Le Conseil œcuménique des Églises — Peut-il faire l’unité du monde?
IL Y A EU un an au mois de juillet, près d’un millier de délégués ont envahi le campus de l’université de Colombie britannique à Vancouver, au Canada. Venus des quatre coins du monde, ils représentaient les plus de trois cents Églises membres, notamment protestantes, coptes et orthodoxes, qui regroupent aujourd’hui environ 400 millions de fidèles. Des représentants de l’Église catholique, de l’islam, du judaïsme et des Indiens d’Amérique du Nord, étaient aussi présents, bien qu’ils ne fassent pas partie du COE.

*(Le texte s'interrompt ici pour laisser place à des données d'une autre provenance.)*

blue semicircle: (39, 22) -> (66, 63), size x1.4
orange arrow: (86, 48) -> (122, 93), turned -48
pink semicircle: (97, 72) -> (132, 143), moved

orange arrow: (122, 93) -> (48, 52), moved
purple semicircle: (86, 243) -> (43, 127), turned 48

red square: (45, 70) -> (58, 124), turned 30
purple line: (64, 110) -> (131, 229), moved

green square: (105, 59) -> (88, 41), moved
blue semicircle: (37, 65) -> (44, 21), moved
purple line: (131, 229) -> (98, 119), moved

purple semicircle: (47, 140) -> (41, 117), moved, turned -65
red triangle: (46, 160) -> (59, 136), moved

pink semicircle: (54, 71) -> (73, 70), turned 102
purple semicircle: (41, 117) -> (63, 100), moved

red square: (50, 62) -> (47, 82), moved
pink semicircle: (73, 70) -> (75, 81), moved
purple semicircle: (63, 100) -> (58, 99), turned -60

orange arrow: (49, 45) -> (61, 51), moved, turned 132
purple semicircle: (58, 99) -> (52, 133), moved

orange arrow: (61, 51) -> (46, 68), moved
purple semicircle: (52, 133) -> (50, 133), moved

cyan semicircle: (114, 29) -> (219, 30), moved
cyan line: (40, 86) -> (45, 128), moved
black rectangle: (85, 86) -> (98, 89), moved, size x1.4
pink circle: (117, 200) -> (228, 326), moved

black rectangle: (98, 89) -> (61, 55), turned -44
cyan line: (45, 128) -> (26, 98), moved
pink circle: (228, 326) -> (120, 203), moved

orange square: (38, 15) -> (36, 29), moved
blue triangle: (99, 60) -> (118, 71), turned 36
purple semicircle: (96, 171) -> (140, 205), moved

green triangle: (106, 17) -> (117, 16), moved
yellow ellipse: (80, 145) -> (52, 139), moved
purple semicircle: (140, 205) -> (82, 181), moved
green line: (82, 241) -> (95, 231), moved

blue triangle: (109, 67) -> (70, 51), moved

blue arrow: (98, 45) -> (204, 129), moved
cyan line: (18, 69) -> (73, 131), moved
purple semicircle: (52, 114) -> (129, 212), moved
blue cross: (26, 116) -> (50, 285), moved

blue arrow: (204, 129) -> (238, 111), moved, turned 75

Pendant 18 jours, la foule colorée des délégués s’est trouvée réunie pour débattre d’une multitude de sujets, depuis le désarmement nucléaire jusqu’à la protection de l’enfance, pour préparer et réviser des déclarations communes, pour prononcer des discours ou les entendre, et, entre ces moments forts, pour regarder des pièces de théâtre et des spectacles de musique et de danses. Un thème solennel, “Jésus-Christ, vie du monde” était censé relier ces différentes manifestations.

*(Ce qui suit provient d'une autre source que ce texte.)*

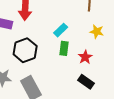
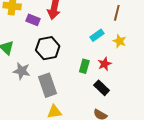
cyan rectangle: (61, 30) -> (97, 35), moved
green rectangle: (64, 48) -> (84, 66), moved

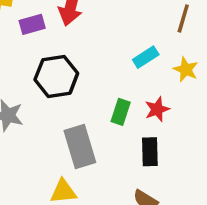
purple rectangle: (33, 20) -> (32, 24), turned -40
gray rectangle: (48, 85) -> (80, 146), moved
black rectangle: (102, 88) -> (150, 152), turned 42

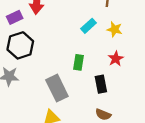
black hexagon: (56, 76) -> (20, 45), moved
red star: (157, 109) -> (116, 59), moved

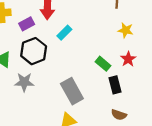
cyan rectangle: (88, 26) -> (64, 33), moved
green rectangle: (79, 62) -> (103, 64), moved, turned -56

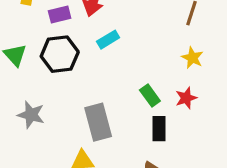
gray star: (24, 82) -> (31, 115), moved

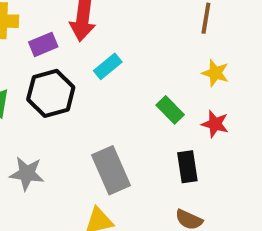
green rectangle: (150, 95) -> (170, 110), moved
red star: (186, 98) -> (215, 124), turned -30

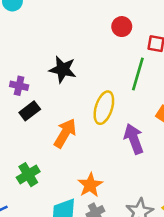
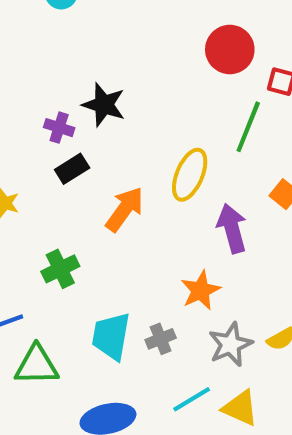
red circle: (122, 27) -> (230, 50), size x1.5
black star: (63, 69) -> (104, 105), moved
orange star: (90, 185) -> (201, 290), moved

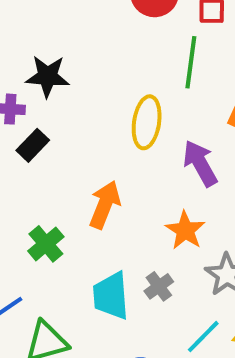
orange arrow: (125, 209) -> (105, 205), moved

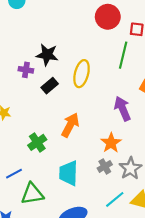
yellow ellipse: (147, 122) -> (82, 74), moved
black rectangle: (33, 145) -> (50, 86), moved
gray cross: (159, 286) -> (105, 166), moved

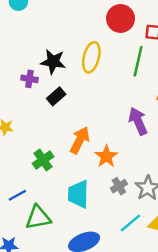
yellow ellipse: (82, 74) -> (91, 57), moved
orange star: (111, 143) -> (106, 156), moved

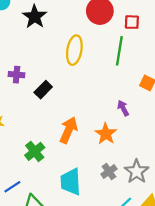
black star: (53, 62) -> (35, 17), moved, turned 30
purple arrow: (138, 121) -> (123, 108), size x0.6
orange star: (106, 156) -> (106, 134), moved

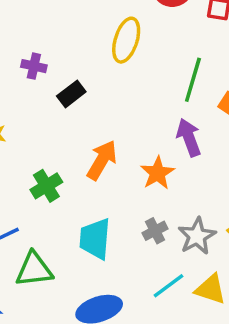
green line: (119, 51) -> (193, 80), moved
purple arrow: (123, 108) -> (189, 137), size x1.5

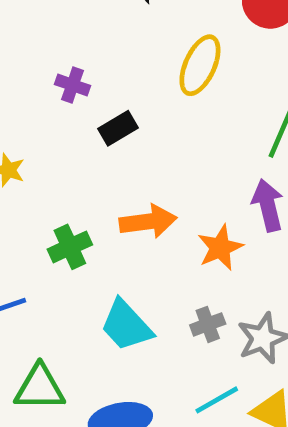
orange arrow: (102, 160) -> (148, 222), turned 45
cyan trapezoid: (95, 239) -> (126, 325), turned -54
green triangle: (34, 270) -> (40, 388), moved

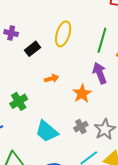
yellow ellipse: (200, 65) -> (63, 34), moved
orange arrow: (148, 222) -> (52, 78), moved, size x0.6

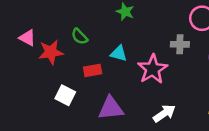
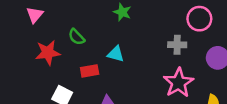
pink triangle: (27, 38) -> (35, 15), moved, turned 42
pink star: (153, 69) -> (178, 83), moved

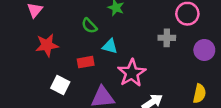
green semicircle: (77, 37) -> (89, 26), moved
pink star: (178, 83) -> (132, 73), moved

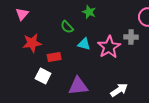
red rectangle: (86, 62) -> (54, 57), moved
pink star: (132, 73) -> (109, 47), moved

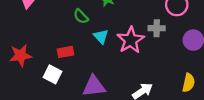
red star: (32, 43) -> (21, 55), moved
cyan triangle: (84, 44) -> (101, 37), turned 32

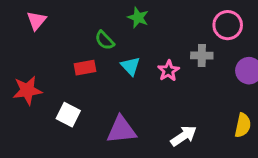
pink star: (131, 40) -> (168, 71), size x0.6
red rectangle: (66, 52) -> (85, 68), moved

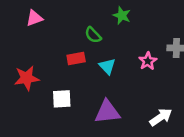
pink triangle: (36, 21) -> (34, 18), turned 30
cyan triangle: (130, 66) -> (107, 66), moved
white square: (68, 115) -> (62, 99), turned -30

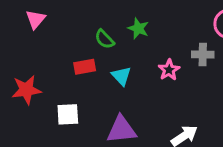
green star: (122, 16) -> (138, 28), moved
pink triangle: (34, 18) -> (36, 19), turned -30

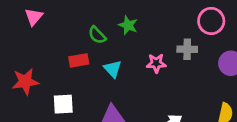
pink star: (169, 70) -> (156, 63), turned 30

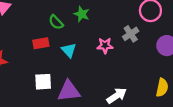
gray cross: (187, 49) -> (131, 34), turned -35
white square: (63, 104) -> (43, 82), moved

On attendait beaucoup de cette réunion. Un éditorial paru dans un journal de Vancouver (Sun) souligna que l’assemblée se tenait à “une période cruciale de l’histoire des religions”. L’article expliquait ce qui suit: “À aucun moment les hommes n’ont disposé d’un tel pouvoir de destruction totale sur l’humanité, et jamais autant d’humains n’ont craint l’éventualité d’une telle destruction.” De toute évidence, on pensait que les Églises apporteraient leur aide pour prévenir pareille catastrophe. D’ailleurs, l’un des conférenciers du COE avait expliqué précédemment à des journalistes que “les principaux sujets de l’assemblée” porteraient sur “la question du désarmement nucléaire et sur la stratégie de l’Église pour conclure une paix mondiale”. — C’est nous qui soulignons.
Accords et désaccords
L’impuissance du COE à promouvoir la paix n’a pas tardé à se faire cruellement sentir. Les délégués se sont opposés pour déterminer sur quel pôle d’intérêt l’assemblée devait s’orienter. Le thème “Jésus-Christ, vie du monde” s’est évanoui dans l’ardeur des débats aux accents souvent amers. Pour les représentants des pays en voie de développement, toute l’attention de l’assemblée devait se porter, non sur le désarmement nucléaire, mais sur la question des droits de l’homme. C’est pourquoi les rédacteurs du texte de clôture de l’assemblée ont eu la difficile tâche de consacrer à ces deux questions une place d’égale importance.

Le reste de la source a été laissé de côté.